I will be giving a Federalist Society sponsored talk on “Scalia’s Infidelity: A Critique of Faint-Hearted Originalism” at the University of Pennsylvania Law School on Thursday (tomorrow) from 3-4:30pm in Silverman Hall, Room 240. Penn Law Prof Kermit Roosevelt (author of this novel) will be commenting. The paper on which my talk is based is available for downloading here. The talk is open to the public.

On Friday, February 10th, I will be speaking at Penn at a symposium on “The Future of Unenumerated Rights” sponsored by the University of Pennsylvania Journal of Constitutional Law. My panel is at 12:45pm; the complete schedule with directions can be found here. It is really an All Star line up of participants.

My paper is entitled, “Who’s Afraid of Unenumerated Rights?” Here is the abstract:

Unenumerated rights are expressly protected against federal infringement by the original meaning of the Ninth Amendment and against state infringement by the original meaning of the Privileges or Immunities Clause of the Fourteenth Amendment.

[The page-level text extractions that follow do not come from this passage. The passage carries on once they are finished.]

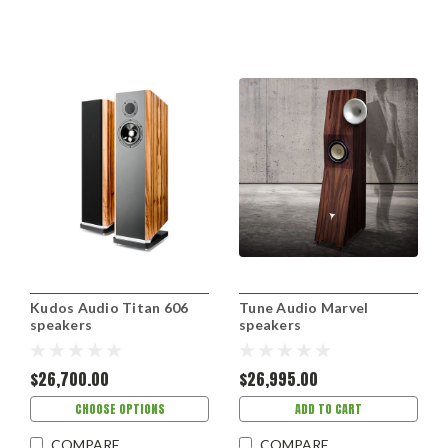
Kudos Audio Titan 606
Tune Audio Marvel
speakers
speakers
$26,700.00
$26,995.00
CHOOSE OPTIONS
ADD TO CART
COMPARE
COMPARE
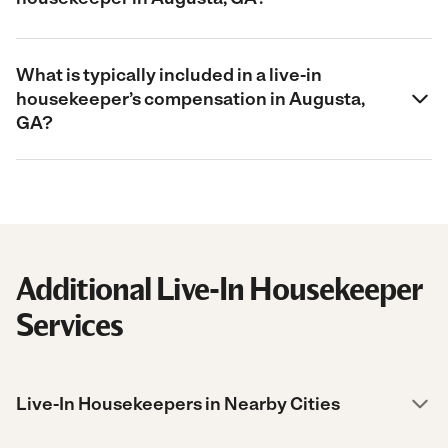
What is typically included in a live-in
housekeeper’s compensation in Augusta,
GA?
Additional Live-In Housekeeper
Services
Live-In Housekeepers in Nearby Cities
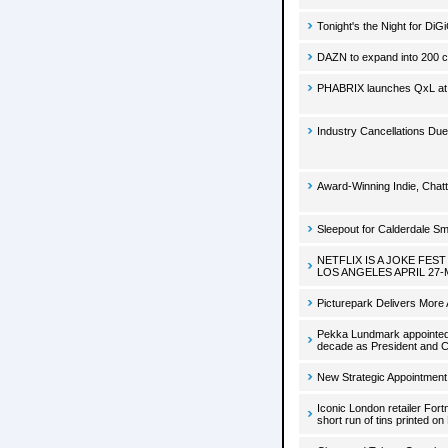
Tonight's the Night for DiG
DAZN to expand into 200 c
PHABRIX launches QxL a
Industry Cancellations Due
Award-Winning Indie, Chatt
Sleepout for Calderdale S
NETFLIX IS A JOKE FE
LOS ANGELES APRIL 27-
Picturepark Delivers More A
Pekka Lundmark appointed 
decade as President and 
New Strategic Appointment
Iconic London retailer Fo
short run of tins printed on 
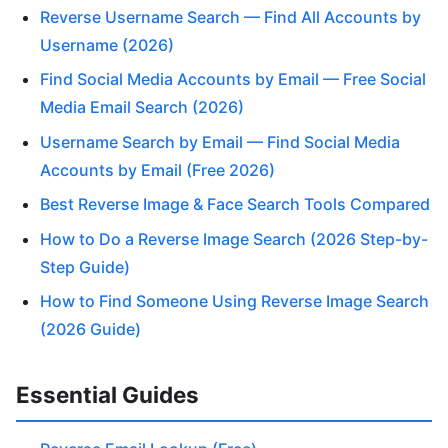
Reverse Username Search — Find All Accounts by
Username (2026)
Find Social Media Accounts by Email — Free Social
Media Email Search (2026)
Username Search by Email — Find Social Media
Accounts by Email (Free 2026)
Best Reverse Image & Face Search Tools Compared
How to Do a Reverse Image Search (2026 Step-by-
Step Guide)
How to Find Someone Using Reverse Image Search
(2026 Guide)
Essential Guides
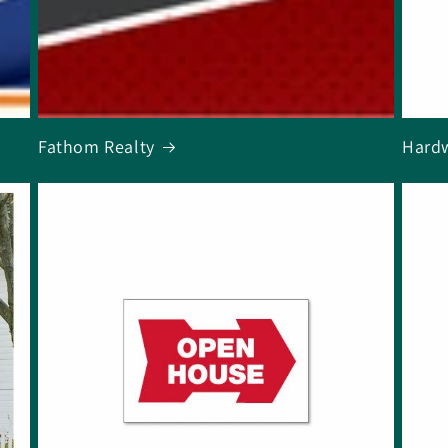
Fathom Realty
Hard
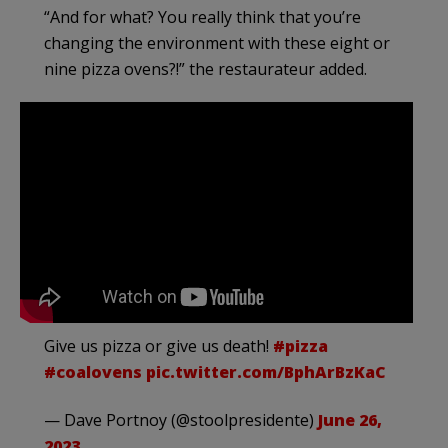
“And for what? You really think that you’re
changing the environment with these eight or
nine pizza ovens?!” the restaurateur added.
Give us pizza or give us death!
#pizza
#coalovens
pic.twitter.com/BphArBzKaC
— Dave Portnoy (@stoolpresidente)
June 26,
2023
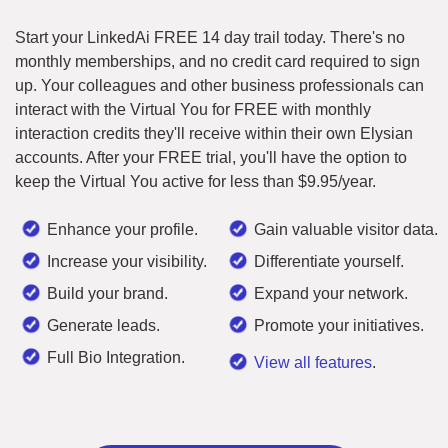
Start your LinkedAi FREE 14 day trail today. There's no
monthly memberships, and no credit card required to sign
up. Your colleagues and other business professionals can
interact with the Virtual You for FREE with monthly
interaction credits they'll receive within their own Elysian
accounts. After your FREE trial, you'll have the option to
keep the Virtual You active for less than $9.95/year.
Enhance your profile.
Gain valuable visitor data.
Increase your visibility.
Differentiate yourself.
Build your brand.
Expand your network.
Generate leads.
Promote your initiatives.
Full Bio Integration.
View all features
.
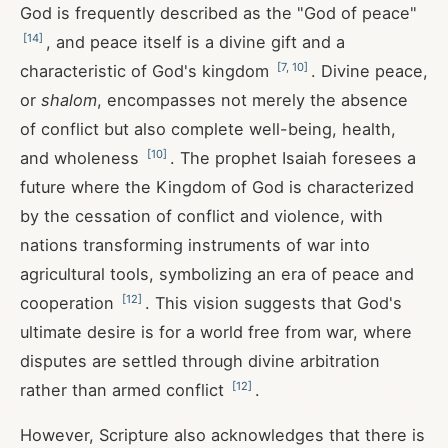
God is frequently described as the "God of peace"
[
14
]
, and peace itself is a divine gift and a
[
7
,
10
]
characteristic of God's kingdom
. Divine peace,
or
shalom
, encompasses not merely the absence
of conflict but also complete well-being, health,
[
10
]
and wholeness
. The prophet Isaiah foresees a
future where the Kingdom of God is characterized
by the cessation of conflict and violence, with
nations transforming instruments of war into
agricultural tools, symbolizing an era of peace and
[
12
]
cooperation
. This vision suggests that God's
ultimate desire is for a world free from war, where
disputes are settled through divine arbitration
[
12
]
rather than armed conflict
.
However, Scripture also acknowledges that there is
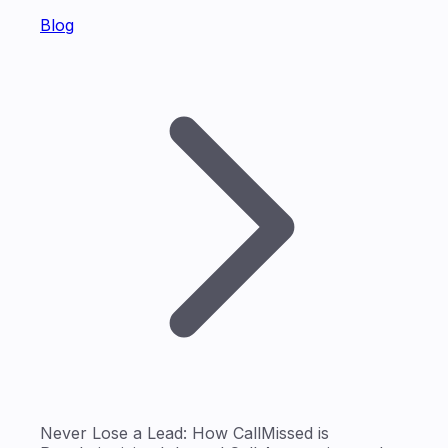
Blog
Never Lose a Lead: How CallMissed is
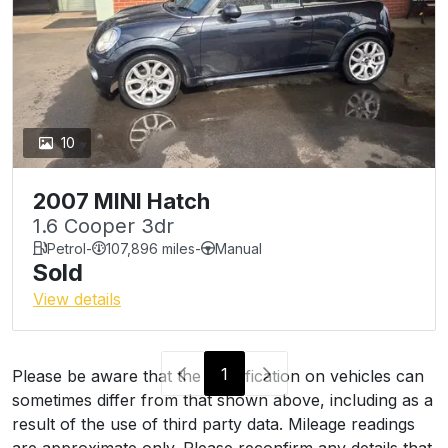
10
2007 MINI Hatch
1.6 Cooper 3dr
Petrol
-
107,896 miles
-
Manual
Sold
View details
1
Please be aware that the specification on vehicles can
sometimes differ from that shown above, including as a
result of the use of third party data. Mileage readings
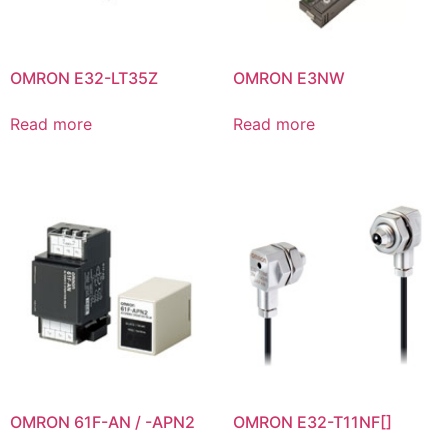
OMRON E32-LT35Z
OMRON E3NW
Read more
Read more
OMRON 61F-AN / -APN2
OMRON E32-T11NF[]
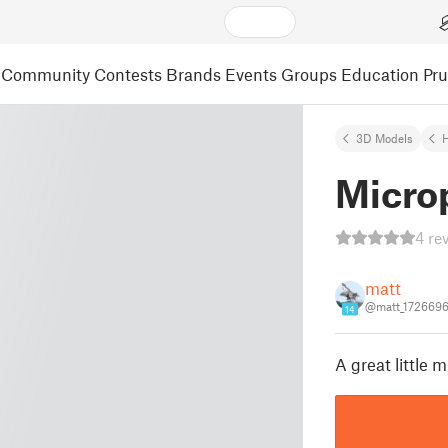
Community
Contests
Brands
Events
Groups
Education
Pr
3D Models
Micro
4 re
matt
@matt_172669
14
A great little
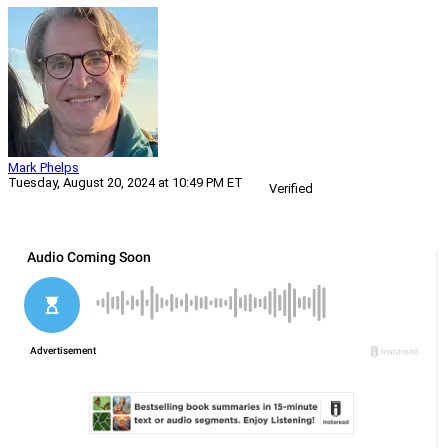
Mark Phelps
Tuesday, August 20, 2024 at 10:49 PM ET
Verified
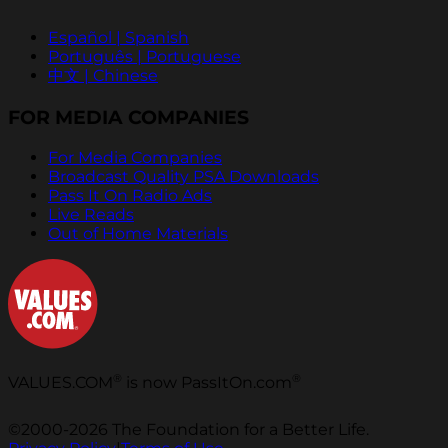
Español | Spanish
Português | Portuguese
中文 | Chinese
FOR MEDIA COMPANIES
For Media Companies
Broadcast Quality PSA Downloads
Pass It On Radio Ads
Live Reads
Out of Home Materials
®
®
VALUES.COM
is now PassItOn.com
©2000-2026 The Foundation for a Better Life.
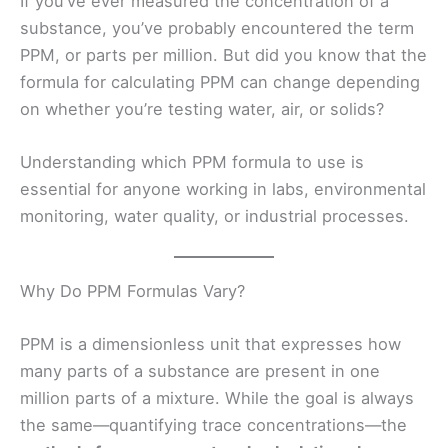
If you’ve ever measured the concentration of a
substance, you’ve probably encountered the term
PPM, or parts per million. But did you know that the
formula for calculating PPM can change depending
on whether you’re testing water, air, or solids?
Understanding which PPM formula to use is
essential for anyone working in labs, environmental
monitoring, water quality, or industrial processes.
Why Do PPM Formulas Vary?
PPM is a dimensionless unit that expresses how
many parts of a substance are present in one
million parts of a mixture. While the goal is always
the same—quantifying trace concentrations—the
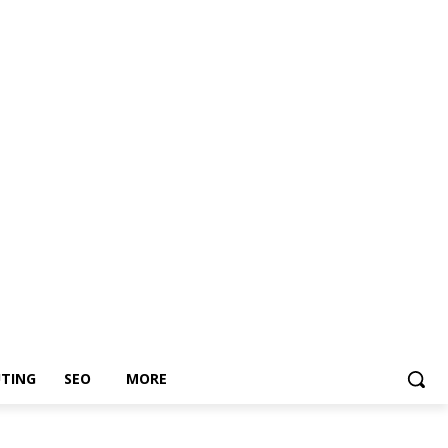
TING
SEO
MORE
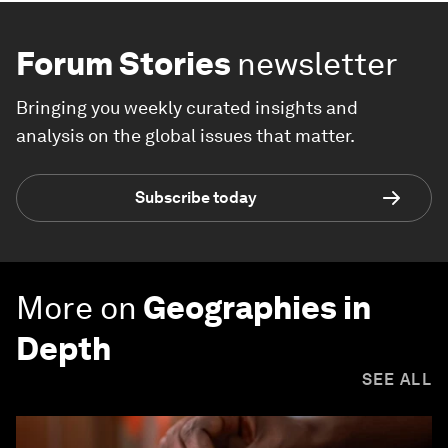
Forum Stories
newsletter
Bringing you weekly curated insights and
analysis on the global issues that matter.
Subscribe today
More on
Geographies in
Depth
SEE ALL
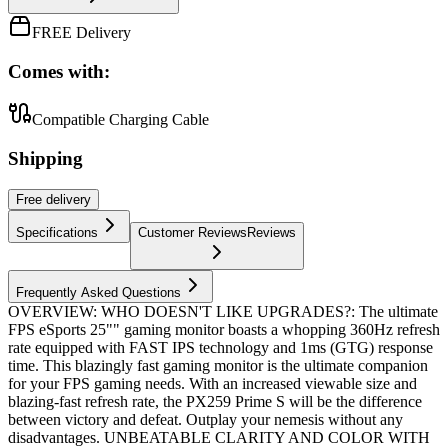
FREE Delivery
Comes with:
Compatible Charging Cable
Shipping
Free
delivery
Specifications
Customer Reviews
Reviews
Frequently Asked Questions
OVERVIEW: WHO DOESN'T LIKE UPGRADES?: The ultimate
FPS eSports 25"" gaming monitor boasts a whopping 360Hz refresh
rate equipped with FAST IPS technology and 1ms (GTG) response
time. This blazingly fast gaming monitor is the ultimate companion
for your FPS gaming needs. With an increased viewable size and
blazing-fast refresh rate, the PX259 Prime S will be the difference
between victory and defeat. Outplay your nemesis without any
disadvantages. UNBEATABLE CLARITY AND COLOR WITH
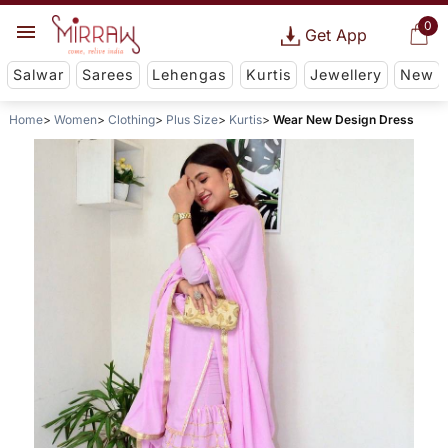
0
Get App
Salwar
Sarees
Lehengas
Kurtis
Jewellery
New
Home
Women
Clothing
Plus Size
Kurtis
Wear New Design Dress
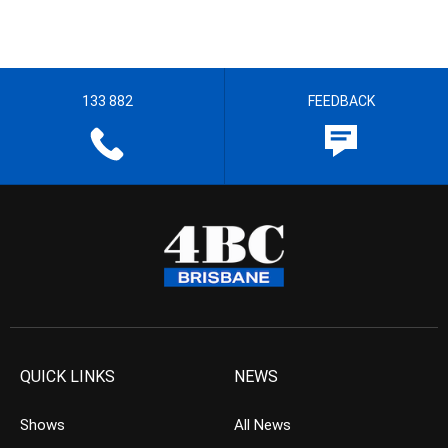
133 882
FEEDBACK
QUICK LINKS
NEWS
Shows
All News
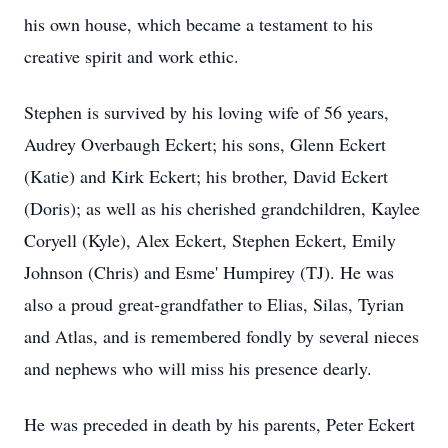
his own house, which became a testament to his
creative spirit and work ethic.
Stephen is survived by his loving wife of 56 years,
Audrey Overbaugh Eckert; his sons, Glenn Eckert
(Katie) and Kirk Eckert; his brother, David Eckert
(Doris); as well as his cherished grandchildren, Kaylee
Coryell (Kyle), Alex Eckert, Stephen Eckert, Emily
Johnson (Chris) and Esme' Humpirey (TJ). He was
also a proud great-grandfather to Elias, Silas, Tyrian
and Atlas, and is remembered fondly by several nieces
and nephews who will miss his presence dearly.
He was preceded in death by his parents, Peter Eckert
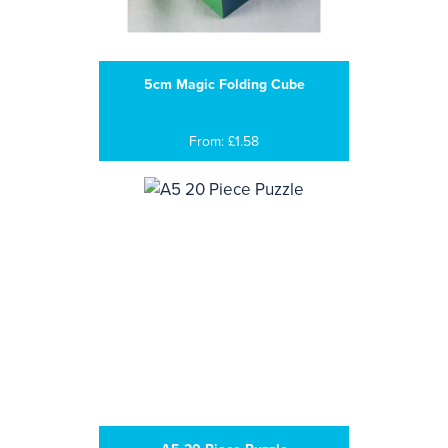
5cm Magic Folding Cube
From: £1.58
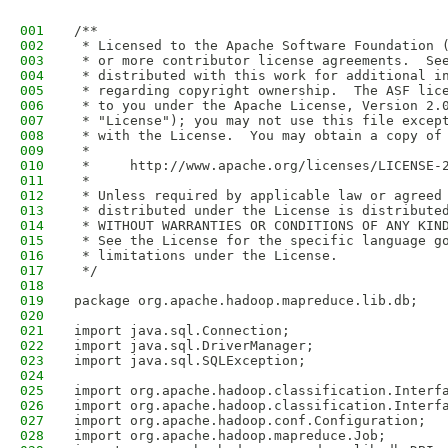
001
/**
002
 * Licensed to the Apache Software Foundation 
003
 * or more contributor license agreements.  Se
004
 * distributed with this work for additional i
005
 * regarding copyright ownership.  The ASF lic
006
 * to you under the Apache License, Version 2.
007
 * "License"); you may not use this file excep
008
 * with the License.  You may obtain a copy of
009
 *
010
 *     http://www.apache.org/licenses/LICENSE-
011
 *
012
 * Unless required by applicable law or agreed
013
 * distributed under the License is distribute
014
 * WITHOUT WARRANTIES OR CONDITIONS OF ANY KIN
015
 * See the License for the specific language g
016
 * limitations under the License.
017
 */
018
019
package org.apache.hadoop.mapreduce.lib.db;
020
021
import java.sql.Connection;
022
import java.sql.DriverManager;
023
import java.sql.SQLException;
024
025
import org.apache.hadoop.classification.Interf
026
import org.apache.hadoop.classification.Interf
027
import org.apache.hadoop.conf.Configuration;
028
import org.apache.hadoop.mapreduce.Job;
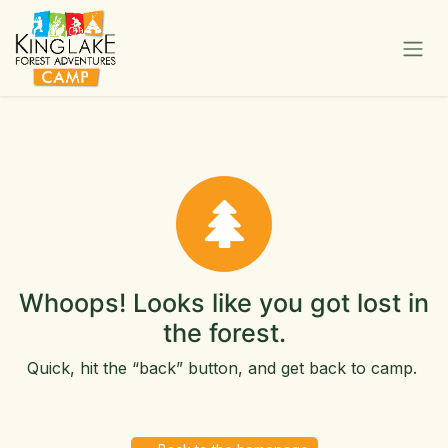
Skip to Content
Whoops! Looks like you got lost in
the forest.
Quick, hit the “back” button, and get back to camp.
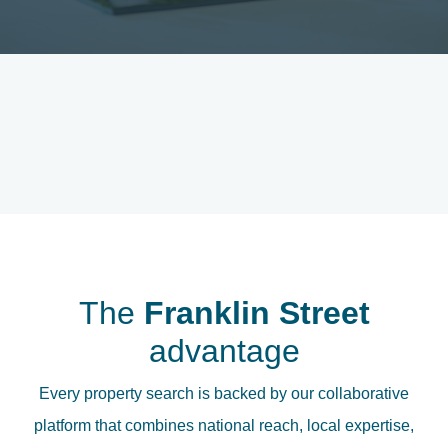
The
Franklin Street
advantage
Every property search is backed by our collaborative
platform that combines national reach, local expertise,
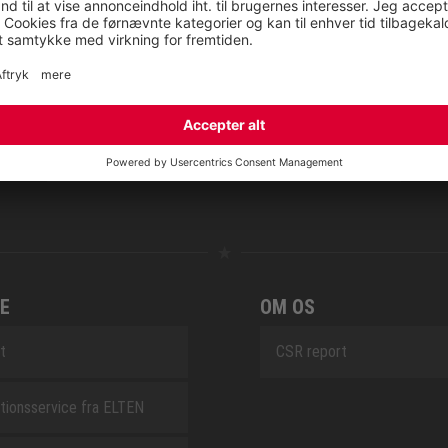
NOVA
RETRO
SAFEGUARD
E
OM OS
t
CSR report
tionsservice fra ELTEN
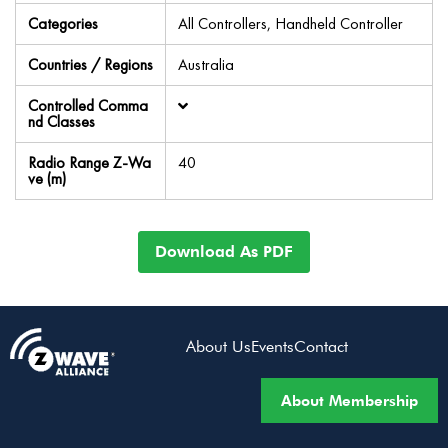
Categories
All Controllers, Handheld Controller
Countries / Regions
Australia
Controlled Comma
nd Classes
Radio Range Z-Wa
40
ve (m)
Download As PDF
About Us
Events
Contact
About Membership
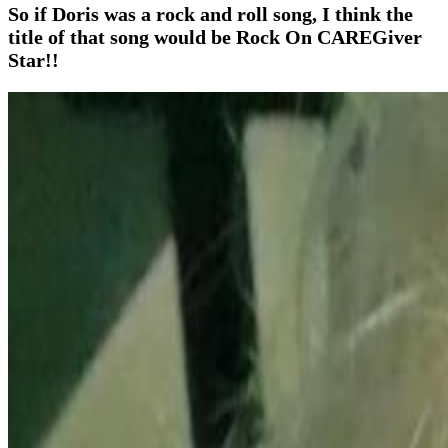
So if Doris was a rock and roll song, I think the
title of that song would be Rock On CAREGiver
Star!!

Despite this textual recognition, unenumerated rights have received inconsistent and hesitant protection ever since these provisions were enacted and what protection they do receive is subject to intense criticism. In this essay, I examine why some are afraid to enforce unenumerated rights. While this reluctance seems most obviously to stem from the uncertainty of ascertaining the content of unenumerated rights, I contend that underlying this concern are more basic assumptions about legislative sovereignty and the proper role of judges. I explain why a proper conception of constitutional legitimacy requires that unenumerated rights be protected somehow; and that judicial protection is not as problematic as commonly thought once it is acknowledged that all liberty may be reasonably regulated (as opposed to prohibited), and that we need ascertain the scope of unenumerated rights only to identify wrongful behavior that may be prohibited altogether because it invariably violates the rights of others.

This paper, which is available for download from SSRN here, addresses some of the practical issues raised by the original meaning of the Ninth Amendment and Privileges or Immunities Clause of the Fourteenth. Those interested in the evidence of the original meaning of the Ninth Amendment should take a look at my paper The Ninth Amendment: It Means What It Says, available for download here.